Up at the top I was stricken with a sudden attack of wobblies because of being so bloody high so quickly. It doesn’t help when my ears won’t pressurise properly and my head swims. Add that to jaw dropping drops and no hand rails and I felt a bit freaked.





We had a wander along towards the top of the troop path (which looked really scary) to a cross at the highest point of the ridge we were on. By that time I was beginning to get used to the height.





We then headed back along the ridge, past the refugio, to the top of the path down to the Lagazuoi Tunnels. The path was actually quite wide and by clutching the cable it was quite possible to trip along nicely. We passed a section where you walk between two walls (which felt very safe) and then through the crater that Waggy was on about last night







... and so to the door at the top of the tunnels.

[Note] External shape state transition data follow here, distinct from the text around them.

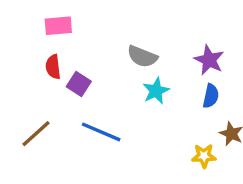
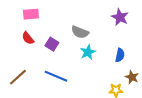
purple star: (209, 60) -> (120, 17), moved
red semicircle: (53, 67) -> (28, 38), turned -32
purple square: (79, 84) -> (52, 44), moved

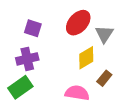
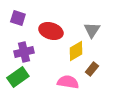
red ellipse: (78, 23) -> (51, 31), moved, turned 65
purple square: (33, 28) -> (18, 18), moved

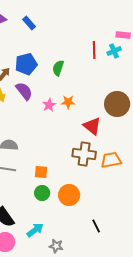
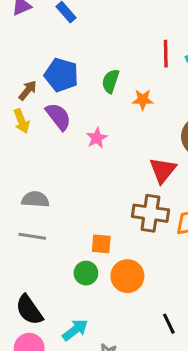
blue pentagon: (26, 64) -> (61, 75), turned 30
orange star: (68, 102) -> (143, 100), moved
red triangle: (92, 126) -> (163, 170), turned 30
orange square: (41, 172) -> (101, 244), moved

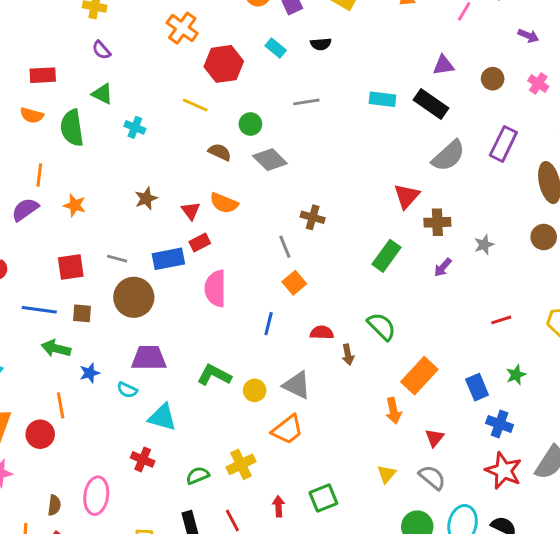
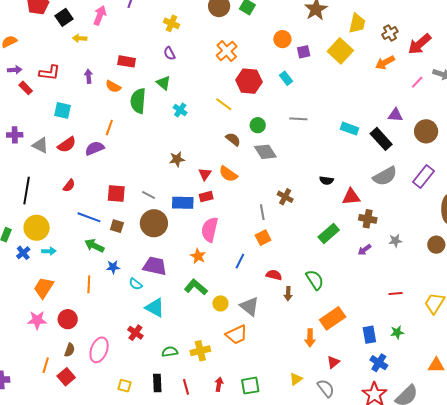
black semicircle: (321, 44) -> (326, 180), moved
brown circle: (493, 79) -> (426, 131), size x1.5
red triangle: (407, 196) -> (351, 197), turned 30
orange star: (75, 205) -> (198, 256), moved
red circle: (40, 434) -> (68, 319), moved

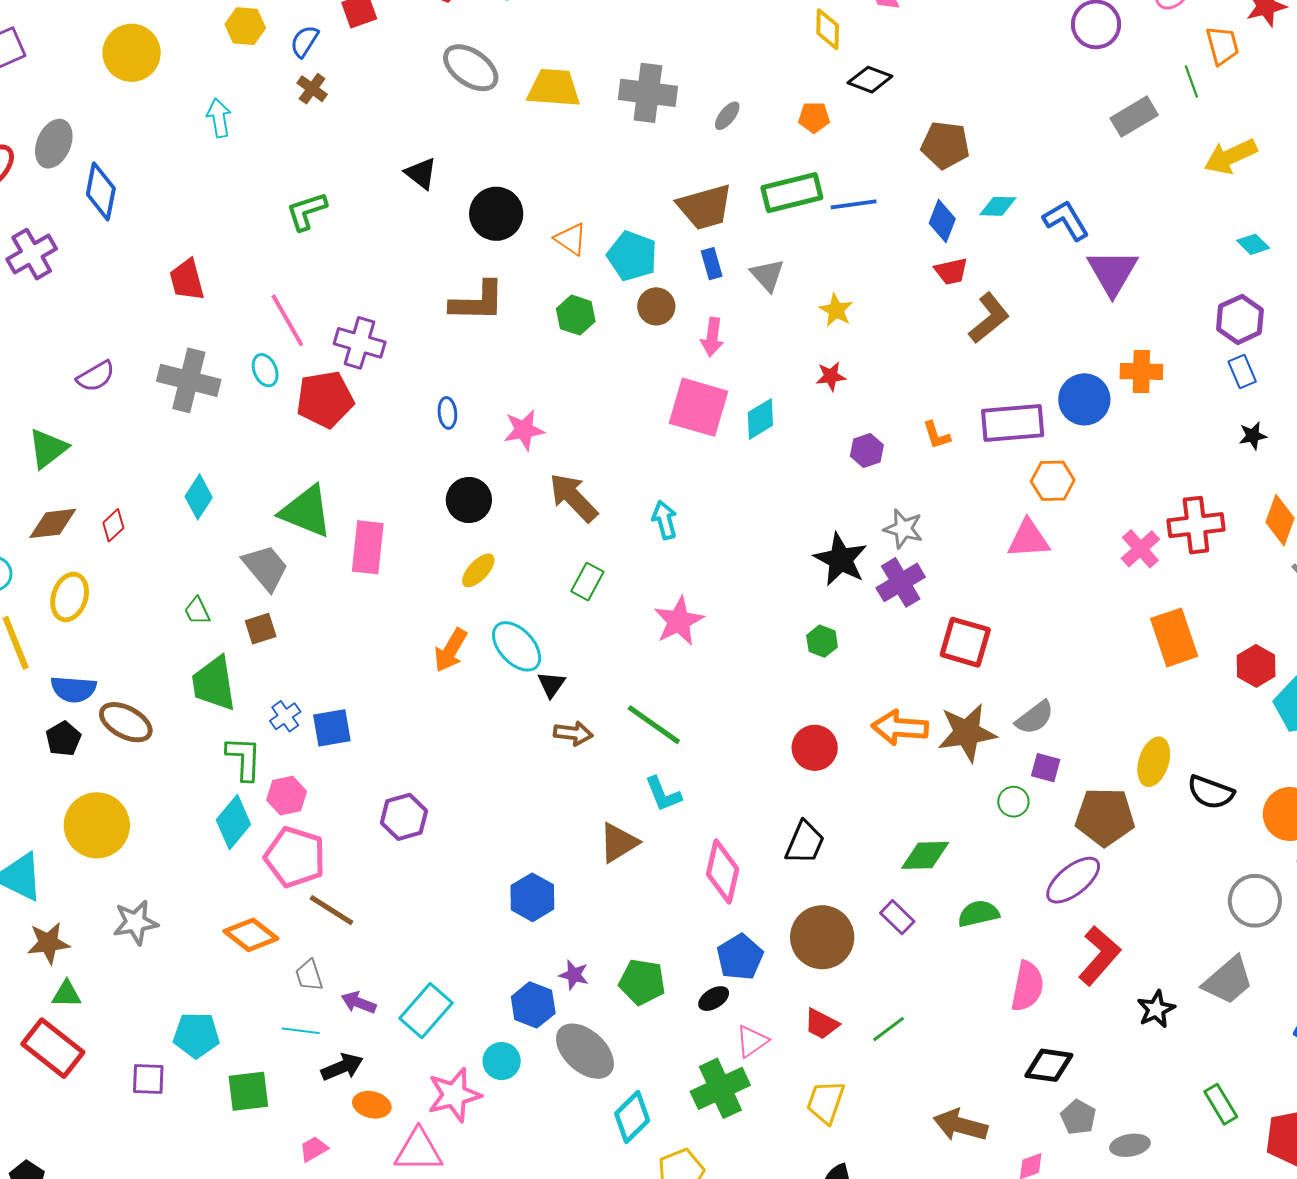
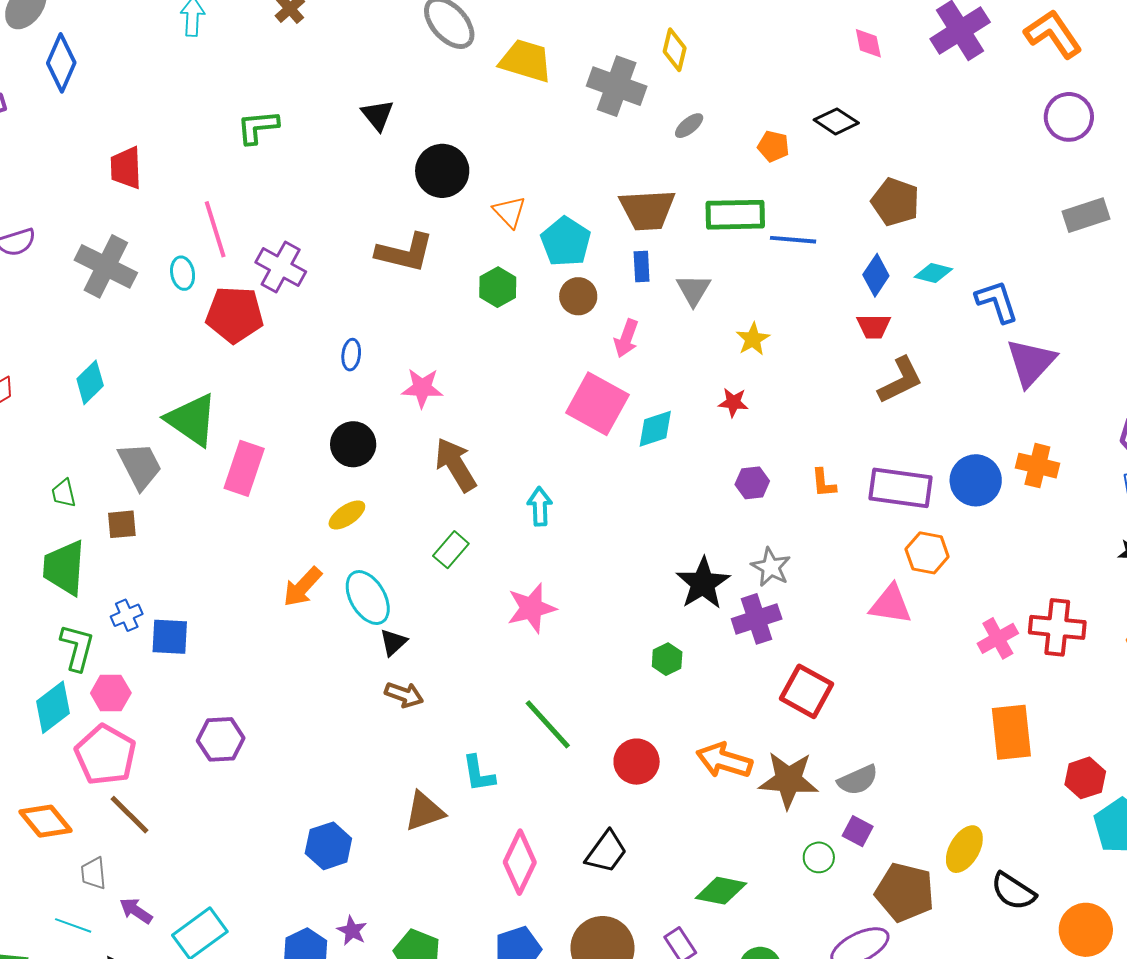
yellow diamond: (828, 29) -> (675, 50), moved
green line: (654, 725) -> (548, 724), moved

It was very steep inside, but there were plenty of places to explore off the main route, windows to spectacular views and rooms where there was stuff left behind (and lots of tissues – eeyoou!).









This underground bunkroom was scarily reminiscent of a caving cottage bunkroom!!!

These tunnels, which are all over the place in the Dolomites, were built by the Italian and Austrian soldiers during the first World War.  They were constantly discovering enemy tunnels and blowing them up. It’s really hard to imagine what it must have been like for the soldiers living in these tunnels, particularly in the winter. It wasn’t exactly sweating in September.





We did drop quickly, but it seemed to take quite a long time before we were suddenly spat out and tottered along more ledges, before thinking that we’d got some ‘real’ via ferratering to do. We kitted up and then watched as a family came trogging past us with walking poles at the ready and shot up a short climb into another tunnel – we didn’t have to climb over the top after all.

Once through there we came to a natural shelter and de-kitted and then had a bite to eat because by that time – about 1:30pm? – I was starving. We then continued down the last scrambly bits to the ruined building that we’d seen from higher up, where the world and his neighbour seemed to appear from all directions, just as I decided that I simply couldn’t go any farther without a wee.


The zigzag paths far below.

That done, we headed off down the zigzags and back to Biscuit Tin.  After changing our boots we went off to find a bar to have a drink so that Paul could go to the loo. We then went and looked at the naff souvenirs in the shop nearby, not forgetting the whistling marmots – aagh!

Then it was back in the car and about a half an hour drive back to Pedraces. We stopped down the bottom and had a brief wander about, but nothing really seemed to be open, so we headed back to Haus Valentin.

Paul picked another couple of via ferratas for tomorrow, which are both easy, so that sounds fun, and more chair lifts to get to the top (woo hoo!).

Went down to happy hour and checked out some stuff like the Vallon VF is now open again and the chair lift to get us up the second part is running. Also the protected path just north of Cortina is the Barbara one, only a couple of hours long and follows the river, so could be good for on the way back to the airport.


The view from our bedroom window.


Dinner was interesting again. Prawn cocktail (no thanks), gorgeous pasta again and a sort of beef stew and pollenta (?), some sort of liquidised corn stuff that looked like sloppy mash. It was OK as long as you mixed it well with the stew, which was good, apart from a lack of veg. Ice cream for pudding was definitely a hit. Didn’t last long after the food. Hit the sack early and lights out at 10:05. Blimey, this high-level walking lark is good for getting you to bed early, but then we do get up fairly early too.